▸ What the task asks
The answer must be a bare number: the count of lines below that contain "Strathfield".

Dataset excerpts
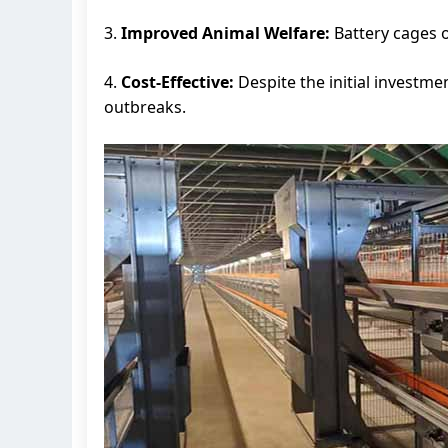
3.
Improved Animal Welfare:
Battery cages o
4.
Cost-Effective:
Despite the initial investm
outbreaks.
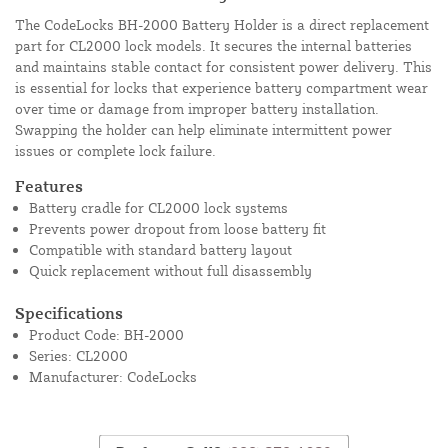
The CodeLocks BH-2000 Battery Holder is a direct replacement
part for CL2000 lock models. It secures the internal batteries
and maintains stable contact for consistent power delivery. This
is essential for locks that experience battery compartment wear
over time or damage from improper battery installation.
Swapping the holder can help eliminate intermittent power
issues or complete lock failure.
Features
Battery cradle for CL2000 lock systems
Prevents power dropout from loose battery fit
Compatible with standard battery layout
Quick replacement without full disassembly
Specifications
Product Code: BH-2000
Series: CL2000
Manufacturer: CodeLocks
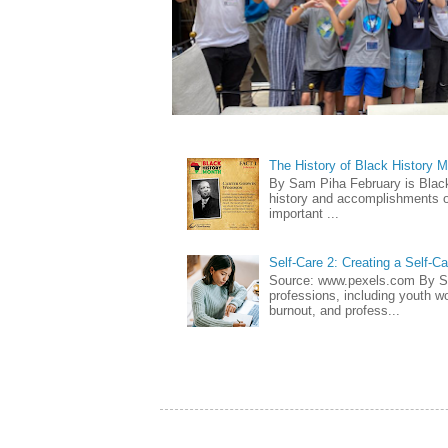
The History of Black History 
By Sam Piha February is Black 
history and accomplishments of
important ...
Self-Care 2: Creating a Self-C
Source: www.pexels.com By Sa
professions, including youth wo
burnout, and profess...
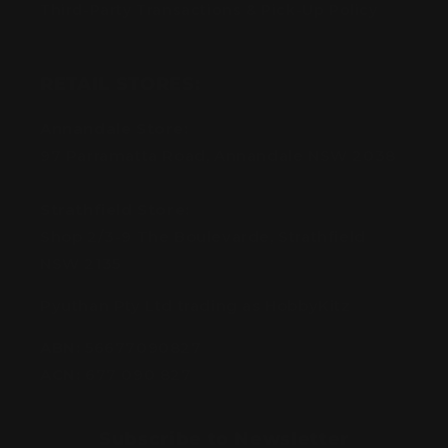
Third-Party Transactions & Pick-Up Policy
RETAIL STORES:
Annandale Store:
97 Parramatta Road, Annandale NSW 2038
Strathfield Store:
Shop 2/3-9 The Boulevarde, Strathfield
NSW 2135
Pyuthan Pty Ltd trading as HobbyKitz
ABN:
56677090827
ACN:
677 090 827
Subscribe to Newsletter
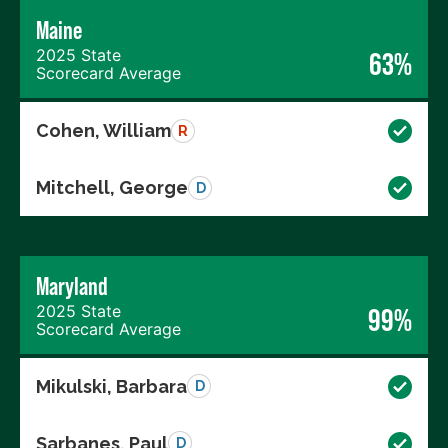
Maine
2025 State
63%
Scorecard Average
Cohen, William
R
Mitchell, George
D
Maryland
2025 State
99%
Scorecard Average
Mikulski, Barbara
D
Sarbanes, Paul
D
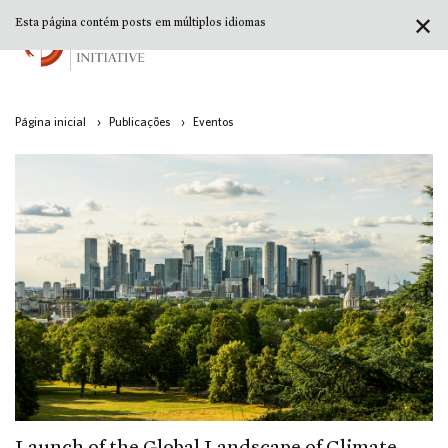
✕
Esta página contém posts em múltiplos idiomas
Página inicial
›
Publicações
›
Eventos
Launch of the Global Landscape of Climate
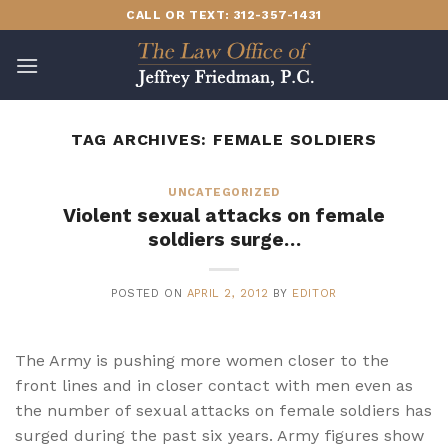
Skip
CALL OR TEXT: 312-357-1431
to
content
TAG ARCHIVES:
FEMALE SOLDIERS
UNCATEGORIZED
Violent sexual attacks on female
soldiers surge…
POSTED ON
APRIL 2, 2012
BY
EDITOR
The Army is pushing more women closer to the
front lines and in closer contact with men even as
the number of sexual attacks on female soldiers has
surged during the past six years. Army figures show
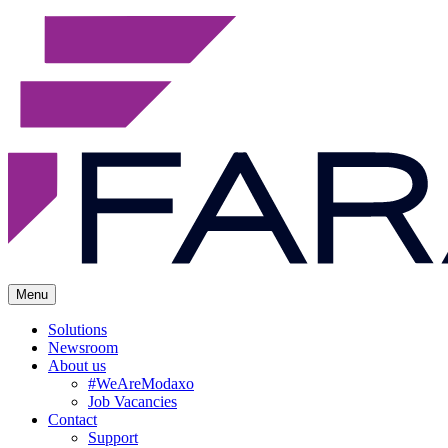
Menu
Solutions
Newsroom
About us
#WeAreModaxo
Job Vacancies
Contact
Support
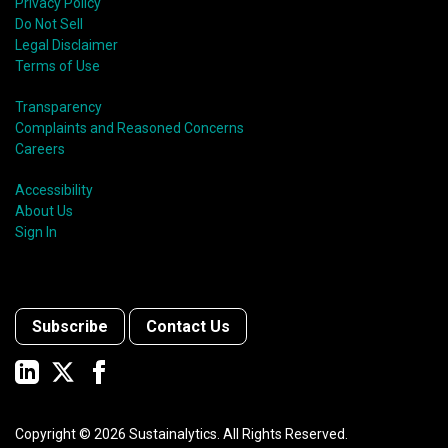
Privacy Policy
Do Not Sell
Legal Disclaimer
Terms of Use
Transparency
Complaints and Reasoned Concerns
Careers
Accessibility
About Us
Sign In
Subscribe
Contact Us
Copyright ©
2026
Sustainalytics. All Rights Reserved.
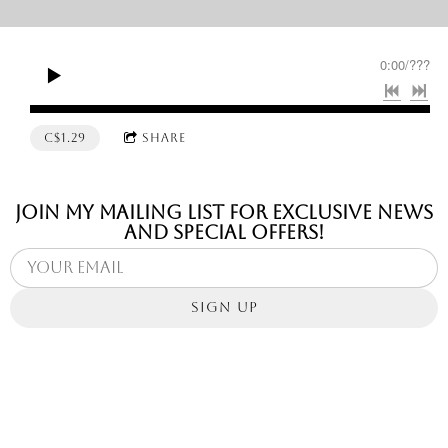
0:00
/
???
C$1.29
SHARE
Join my mailing list for exclusive news
and special offers!
SIGN UP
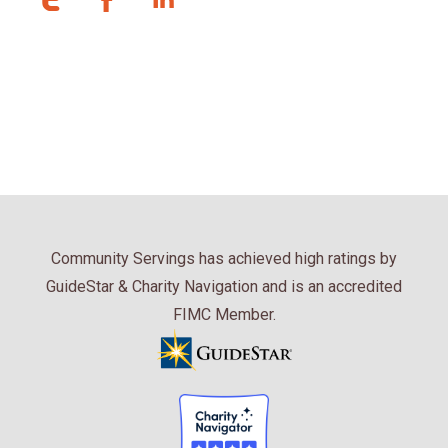
Community Servings has achieved high ratings by
GuideStar & Charity Navigation and is an accredited
FIMC Member.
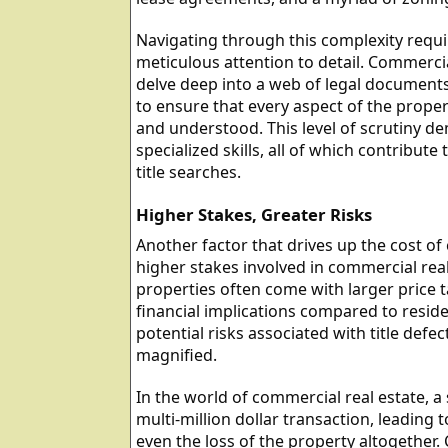
Navigating through this complexity requi
meticulous attention to detail. Commercia
delve deep into a web of legal documents,
to ensure that every aspect of the proper
and understood. This level of scrutiny d
specialized skills, all of which contribut
title searches.
Higher Stakes, Greater Risks
Another factor that drives up the cost of 
higher stakes involved in commercial rea
properties often come with larger price 
financial implications compared to residen
potential risks associated with title def
magnified.
In the world of commercial real estate, a s
multi-million dollar transaction, leading to
even the loss of the property altogether.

▸ Completed task
2